Mundang is marked on the English maps of Nepal, but who was Lo Gapu, “the King of the Southern Land”? It sounded so grand.

The next pass is called Dorab-la, and from the top we see the Chockar-shung-chu, a broad valley with a brook draining partly from the Kore-la, and flowing to the Brahmaputra.

While we are resting, Guffaru passes with his black baggage-train in close order, a troop of laden yaks, whistling and singing Tibetans, and some Ladakis with our own horses as a rearguard. They soon disappear in the dust of the road, two of our men resting a while in a cleft to take a puff or two from their weather-worn narghilés. From this point they march westwards to the rendezvous, while we continue southwards.

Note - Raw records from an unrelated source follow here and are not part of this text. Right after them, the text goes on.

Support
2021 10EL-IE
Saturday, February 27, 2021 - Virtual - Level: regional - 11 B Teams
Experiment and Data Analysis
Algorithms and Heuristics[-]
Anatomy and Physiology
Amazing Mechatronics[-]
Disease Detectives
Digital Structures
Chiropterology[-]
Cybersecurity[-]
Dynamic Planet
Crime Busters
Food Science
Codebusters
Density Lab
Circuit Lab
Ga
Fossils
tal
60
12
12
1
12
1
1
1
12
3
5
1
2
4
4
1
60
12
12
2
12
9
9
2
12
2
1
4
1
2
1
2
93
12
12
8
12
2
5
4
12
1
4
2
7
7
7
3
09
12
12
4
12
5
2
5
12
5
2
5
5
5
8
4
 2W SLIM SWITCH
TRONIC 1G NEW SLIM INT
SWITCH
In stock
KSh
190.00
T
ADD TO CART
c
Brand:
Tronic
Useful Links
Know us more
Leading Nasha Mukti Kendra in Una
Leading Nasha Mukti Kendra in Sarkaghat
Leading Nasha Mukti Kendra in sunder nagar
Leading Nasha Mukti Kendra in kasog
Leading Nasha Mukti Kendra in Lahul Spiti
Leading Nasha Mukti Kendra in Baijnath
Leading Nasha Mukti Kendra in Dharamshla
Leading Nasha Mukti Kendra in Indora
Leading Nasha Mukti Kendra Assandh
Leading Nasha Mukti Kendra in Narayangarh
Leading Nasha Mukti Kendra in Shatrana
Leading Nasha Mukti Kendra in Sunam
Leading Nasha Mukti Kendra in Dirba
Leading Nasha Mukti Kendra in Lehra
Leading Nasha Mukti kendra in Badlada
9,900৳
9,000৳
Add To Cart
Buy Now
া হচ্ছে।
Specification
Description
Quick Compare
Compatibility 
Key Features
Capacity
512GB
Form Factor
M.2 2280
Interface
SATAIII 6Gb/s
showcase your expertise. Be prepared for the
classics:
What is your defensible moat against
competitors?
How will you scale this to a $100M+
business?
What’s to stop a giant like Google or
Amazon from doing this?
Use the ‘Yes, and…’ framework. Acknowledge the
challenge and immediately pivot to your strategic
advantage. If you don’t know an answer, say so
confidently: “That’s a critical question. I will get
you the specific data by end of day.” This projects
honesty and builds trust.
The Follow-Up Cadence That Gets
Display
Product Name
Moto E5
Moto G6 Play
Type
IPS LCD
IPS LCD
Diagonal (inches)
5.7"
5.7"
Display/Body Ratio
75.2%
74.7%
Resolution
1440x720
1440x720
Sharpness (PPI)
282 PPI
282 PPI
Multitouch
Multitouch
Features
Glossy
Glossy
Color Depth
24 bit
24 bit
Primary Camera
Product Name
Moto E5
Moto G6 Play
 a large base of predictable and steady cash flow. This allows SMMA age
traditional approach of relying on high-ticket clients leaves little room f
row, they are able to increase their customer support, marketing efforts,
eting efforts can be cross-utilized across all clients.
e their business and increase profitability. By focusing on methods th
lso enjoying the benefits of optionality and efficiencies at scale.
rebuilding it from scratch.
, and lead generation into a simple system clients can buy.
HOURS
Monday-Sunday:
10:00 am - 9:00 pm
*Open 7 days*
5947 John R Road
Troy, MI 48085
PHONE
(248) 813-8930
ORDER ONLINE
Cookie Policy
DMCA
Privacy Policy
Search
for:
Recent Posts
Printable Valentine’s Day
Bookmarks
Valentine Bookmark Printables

In the valley leading up to the Ngurkung-la a large salt caravan on the way to Nepal was encamped. The twelve leaders had piled up a fine shelter of sacks of salt against the violent wind. We then came to the very broad valley which ascends to the saddle of the pass visible in the south. We rode up for hours, though the ascent was not noticeable, but the wind was dead against us. To the right is the water-parting chain of the Himalayas which we had seen from Tradum. A curious, sharply outlined cloud, like a white torpedo, covered it, and from the northern extremity small fleecy flakes parted from time to time and floated away. We camped near some black tents in a side valley close to the extraordinarily flat pass.

CHAPTER XLI

A PEEP INTO NEPAL

It was on June 22 that I stood on the platform of the Kore-la pass and gave a stolen glance into Nepal, and tried to get a glimpse of Dhaulagiri peak, 26,670 feet high. But the morning was dull, heavy clouds lay like pillows on the earth, and nothing could be seen of the surrounding mountains. “We must wait till it clears,” was the only order I could give. But just then a milk-girl came from a camp of 20 tents which was near at hand. The people were Nepalese subjects, but were camping on the Tibetan side. The girl said that it was only a short day’s journey to the nearest permanent dwellings and gardens, and two days’ journey to Lo Gapu’s summer residence.

Then we thought: “We may as well ride down the southern side of the pass as stay up here in the wind.” No sooner said than done! The tents are folded up, the animals laden, we mount and ride along the eastern side of the valley up to the Kore-la, which from the Tibetan side little resembles a pass, for to the eye the grass-grown on unfruitful loose ground seems quite level. Of the snowy mountains on the western side of the valley only the dark base is visible; layers of clouds lie close above the earth; one feels as though one could push one’s head against the roof. A ruined house, where perhaps a frontier guard once dwelt, a couple of long manis, and loose blocks of conglomerate stand on the top. A caravan comes up from Nebuk in the bottom of the valley.